WORK TASK – Where in the data below does the word "spleen" appear? Copy every line that has it.

SOURCE DATA –
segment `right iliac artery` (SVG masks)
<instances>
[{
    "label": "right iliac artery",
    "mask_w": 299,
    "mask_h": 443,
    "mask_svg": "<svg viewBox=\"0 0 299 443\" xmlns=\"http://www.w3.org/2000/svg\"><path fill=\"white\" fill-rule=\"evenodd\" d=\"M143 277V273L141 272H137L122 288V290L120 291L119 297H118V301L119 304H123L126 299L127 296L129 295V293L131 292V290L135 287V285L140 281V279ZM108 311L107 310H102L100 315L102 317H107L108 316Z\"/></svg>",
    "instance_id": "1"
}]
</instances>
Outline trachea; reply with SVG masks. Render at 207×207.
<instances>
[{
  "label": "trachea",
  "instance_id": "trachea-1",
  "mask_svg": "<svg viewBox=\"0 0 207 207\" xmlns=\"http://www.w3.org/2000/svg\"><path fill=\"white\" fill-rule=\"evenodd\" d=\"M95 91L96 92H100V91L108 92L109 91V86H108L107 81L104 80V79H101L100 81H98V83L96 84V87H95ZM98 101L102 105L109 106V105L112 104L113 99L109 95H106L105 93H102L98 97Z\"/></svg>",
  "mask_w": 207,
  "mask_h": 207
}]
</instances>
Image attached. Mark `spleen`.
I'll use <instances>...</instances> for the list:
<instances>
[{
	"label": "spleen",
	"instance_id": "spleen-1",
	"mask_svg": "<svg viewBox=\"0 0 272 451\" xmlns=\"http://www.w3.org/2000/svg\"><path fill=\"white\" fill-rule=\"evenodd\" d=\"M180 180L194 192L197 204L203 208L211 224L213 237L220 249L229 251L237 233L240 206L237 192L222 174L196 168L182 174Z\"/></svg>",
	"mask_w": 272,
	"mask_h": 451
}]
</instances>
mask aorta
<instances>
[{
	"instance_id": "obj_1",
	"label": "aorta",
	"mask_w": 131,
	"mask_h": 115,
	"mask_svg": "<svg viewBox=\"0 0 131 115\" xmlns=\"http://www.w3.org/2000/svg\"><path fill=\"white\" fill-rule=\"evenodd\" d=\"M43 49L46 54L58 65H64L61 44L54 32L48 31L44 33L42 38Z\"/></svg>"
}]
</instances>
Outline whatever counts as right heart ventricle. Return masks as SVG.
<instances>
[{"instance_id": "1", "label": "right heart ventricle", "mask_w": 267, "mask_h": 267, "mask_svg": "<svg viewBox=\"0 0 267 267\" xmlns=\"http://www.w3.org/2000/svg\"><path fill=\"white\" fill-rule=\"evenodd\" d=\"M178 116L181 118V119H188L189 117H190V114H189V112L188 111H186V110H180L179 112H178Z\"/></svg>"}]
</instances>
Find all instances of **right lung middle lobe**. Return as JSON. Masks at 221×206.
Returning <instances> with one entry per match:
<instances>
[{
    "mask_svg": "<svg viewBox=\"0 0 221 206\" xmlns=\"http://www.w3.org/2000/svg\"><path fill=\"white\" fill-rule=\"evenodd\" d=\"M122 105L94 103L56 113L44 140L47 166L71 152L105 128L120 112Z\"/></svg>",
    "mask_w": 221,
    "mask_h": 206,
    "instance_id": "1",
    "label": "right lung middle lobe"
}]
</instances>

RESULT OF THIS EXERCISE –
Image attached. Mark `spleen`.
	"label": "spleen",
	"instance_id": "spleen-1",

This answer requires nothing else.